Start of Stored data

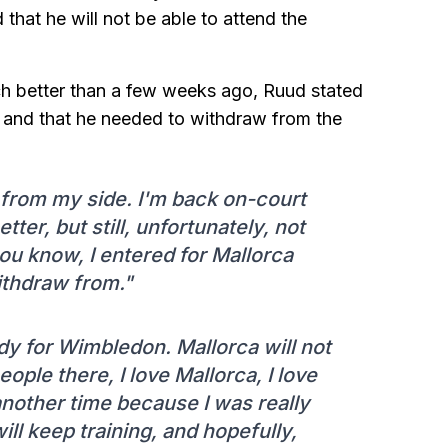
hat he will not be able to attend the
ch better than a few weeks ago, Ruud stated
, and that he needed to withdraw from the
 from my side. I'm back on-court
etter, but still, unfortunately, not
u know, I entered for Mallorca
ithdraw from."
ady for Wimbledon. Mallorca will not
eople there, I love Mallorca, I love
another time because I was really
 will keep training, and hopefully,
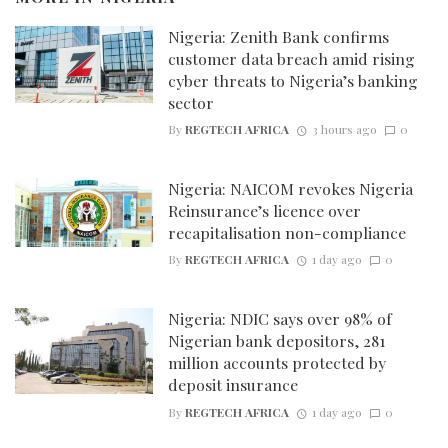
Nigeria: Zenith Bank confirms
customer data breach amid rising
cyber threats to Nigeria’s banking
sector
By
REGTECH AFRICA
3 hours ago
0
Nigeria: NAICOM revokes Nigeria
Reinsurance’s licence over
recapitalisation non-compliance
By
REGTECH AFRICA
1 day ago
0
Nigeria: NDIC says over 98% of
Nigerian bank depositors, 281
million accounts protected by
deposit insurance
By
REGTECH AFRICA
1 day ago
0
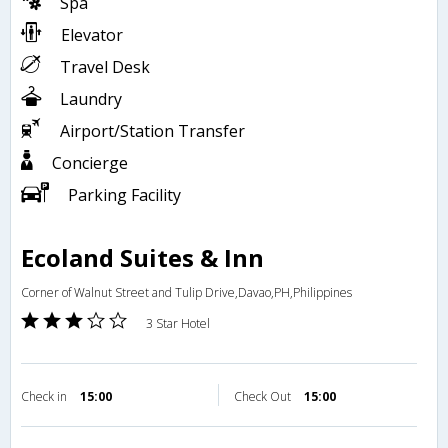
Spa
Elevator
Travel Desk
Laundry
Airport/Station Transfer
Concierge
Parking Facility
Ecoland Suites & Inn
Corner of Walnut Street and Tulip Drive,Davao,PH,Philippines
3 Star Hotel
Check in
15:00
Check Out
15:00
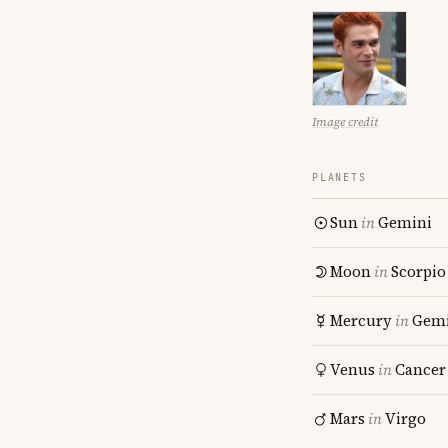
Image credit
PLANETS
Sun
in
Gemini
Moon
in
Scorpio
Mercury
in
Gemi
Venus
in
Cancer
Mars
in
Virgo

End of Stored data

Instructions for the task -
Before printing anything, remove the pictures; then print all the records exactly.

Expected output -
hat he will not be able to attend the
ch better than a few weeks ago, Ruud stated
, and that he needed to withdraw from the
 from my side. I'm back on-court
etter, but still, unfortunately, not
u know, I entered for Mallorca
ithdraw from."
ady for Wimbledon. Mallorca will not
eople there, I love Mallorca, I love
another time because I was really
 will keep training, and hopefully,
Nigeria: Zenith Bank confirms
customer data breach amid rising
cyber threats to Nigeria’s banking
sector
By
REGTECH AFRICA
3 hours ago
0
Nigeria: NAICOM revokes Nigeria
Reinsurance’s licence over
recapitalisation non-compliance
By
REGTECH AFRICA
1 day ago
0
Nigeria: NDIC says over 98% of
Nigerian bank depositors, 281
million accounts protected by
deposit insurance
By
REGTECH AFRICA
1 day ago
0
Spa
Elevator
Travel Desk
Laundry
Airport/Station Transfer
Concierge
Parking Facility
Ecoland Suites & Inn
Corner of Walnut Street and Tulip Drive,Davao,PH,Philippines
3 Star Hotel
Check in
15:00
Check Out
15:00
Image credit
PLANETS
Sun
in
Gemini
Moon
in
Scorpio
Mercury
in
Gemi
Venus
in
Cancer
Mars
in
Virgo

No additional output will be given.